Because I am not an expert of multi-task learning, you should make a new topic about multi-task learning on this site.

1 Like

I will read more detail from paper. Anyway, thank you Tony.

You might have to use mean(), i.e. not sum().

This paper proposes total loss composed of MSE and CrossEntropy losses. Other losses are outside the scope of the assumption. An implementation for Equation (10) where y1 is a continuous output and y2 is a discrete output:

``````import torch
import torch.nn as nn
import torch.optim as optim

class MultiTaskLoss(nn.Module):
def __init__(self, model, loss_fn, eta):
super(MultiTaskLoss, self).__init__()
self.model = model
self.loss_fn = loss_fn
self.eta = nn.Parameter(torch.Tensor(eta))

def forward(self, input, targets):
outputs = self.model(input)
loss = [l(o,y) for l, o, y in zip(self.loss_fn, outputs, targets)]
total_loss = torch.Tensor(loss) * torch.exp(-self.eta) + self.eta
return loss, total_loss.sum() # omit 1/2

class MultiTaskModel(nn.Module):
def __init__(self):
super(MultiTaskModel, self).__init__()
self.e  = nn.Linear(5, 5, bias=False)
self.f1 = nn.Linear(5, 2, bias=False)
self.f2 = nn.Linear(5, 3, bias=False)

def forward(self, input):
x = self.e(input)
outputs = [self.f1(x), self.f2(x)]
return outputs

## For the normal distribution,
loss_fn1 = nn.MSELoss()
## For the Laplace distribution,
# loss_fn1 = nn.L1Loss()
##
## Note the original work uses the L1 loss for Instance Segmentation
## and Depth Regression, as described at page 6.
## https://arxiv.org/abs/1705.07115
##

cel = nn.CrossEntropyLoss()
def loss_fn2(x, cls):
return 2 * cel(x, cls)

mtl = MultiTaskLoss(model=MultiTaskModel(),
loss_fn=[loss_fn1, loss_fn2],
eta=[2.0, 1.0])

print(list(mtl.parameters()))

x = torch.randn(3, 5)
y1 = torch.randn(3, 2)
y2 = torch.LongTensor([0, 2, 1])

optimizer = optim.SGD(mtl.parameters(), lr=0.1)
optimizer.zero_grad()
loss, total_loss = mtl(x, [y1, y2])
print(loss, total_loss)
total_loss.backward()
optimizer.step()
``````

All of my loss from 3 task are the same, its a CrossEntropyLosses. So I think

``````loss_combine_tensor = torch.cuda.FloatTensor([loss_1.sum(), loss_2.sum(), loss_3.sum()])
or
loss_combine_tensor = torch.cuda.FloatTensor([loss_1.mean(), loss_2.mean(), loss_3.mean()])
``````

are the same value, just difference the gradfn = sum, or mean backward. Can you tell me what is the difference of each function when optimizer run ?
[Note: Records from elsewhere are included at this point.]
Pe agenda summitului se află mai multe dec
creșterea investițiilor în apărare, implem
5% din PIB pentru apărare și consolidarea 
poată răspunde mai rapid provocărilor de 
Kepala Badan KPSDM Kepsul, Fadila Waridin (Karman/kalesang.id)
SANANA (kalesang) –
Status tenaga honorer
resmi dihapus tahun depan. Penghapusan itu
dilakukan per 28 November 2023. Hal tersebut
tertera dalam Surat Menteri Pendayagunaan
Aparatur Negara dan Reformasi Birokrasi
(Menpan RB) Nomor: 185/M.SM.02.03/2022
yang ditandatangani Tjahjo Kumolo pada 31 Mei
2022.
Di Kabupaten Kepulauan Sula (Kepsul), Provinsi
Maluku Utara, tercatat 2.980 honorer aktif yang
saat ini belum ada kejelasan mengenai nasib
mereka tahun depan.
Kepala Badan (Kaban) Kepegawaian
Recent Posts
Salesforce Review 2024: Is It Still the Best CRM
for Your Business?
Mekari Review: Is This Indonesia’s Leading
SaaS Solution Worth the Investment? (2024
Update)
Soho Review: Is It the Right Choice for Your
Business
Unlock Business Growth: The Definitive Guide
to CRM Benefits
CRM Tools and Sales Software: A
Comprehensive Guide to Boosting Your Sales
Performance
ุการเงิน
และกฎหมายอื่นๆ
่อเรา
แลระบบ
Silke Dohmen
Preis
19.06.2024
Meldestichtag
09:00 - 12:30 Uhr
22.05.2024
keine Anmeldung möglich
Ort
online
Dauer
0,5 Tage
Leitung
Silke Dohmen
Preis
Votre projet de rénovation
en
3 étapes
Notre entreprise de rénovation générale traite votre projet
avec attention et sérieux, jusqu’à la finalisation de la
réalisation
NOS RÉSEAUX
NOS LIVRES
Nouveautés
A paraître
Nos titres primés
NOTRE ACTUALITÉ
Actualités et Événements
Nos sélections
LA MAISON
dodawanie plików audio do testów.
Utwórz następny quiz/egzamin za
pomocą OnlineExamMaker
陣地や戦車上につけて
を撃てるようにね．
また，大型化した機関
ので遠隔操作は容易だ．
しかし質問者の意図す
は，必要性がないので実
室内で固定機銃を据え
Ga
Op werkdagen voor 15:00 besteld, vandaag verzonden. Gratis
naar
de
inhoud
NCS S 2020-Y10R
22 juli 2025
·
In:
You need neither sum() nor mean() if you use CrossEntropyLoss() with default parameters. The CrossEntropyLoss must be multiplied by 2 according to Equation (10) in the paper. A sample code:

``````cel = nn.CrossEntropyLoss()
def loss_fn2(x, cls):
return 2 * cel(x, cls)
``````

sum() or mean() for loss_1, loss_2, and loss_3 doesn’t influence optimizations.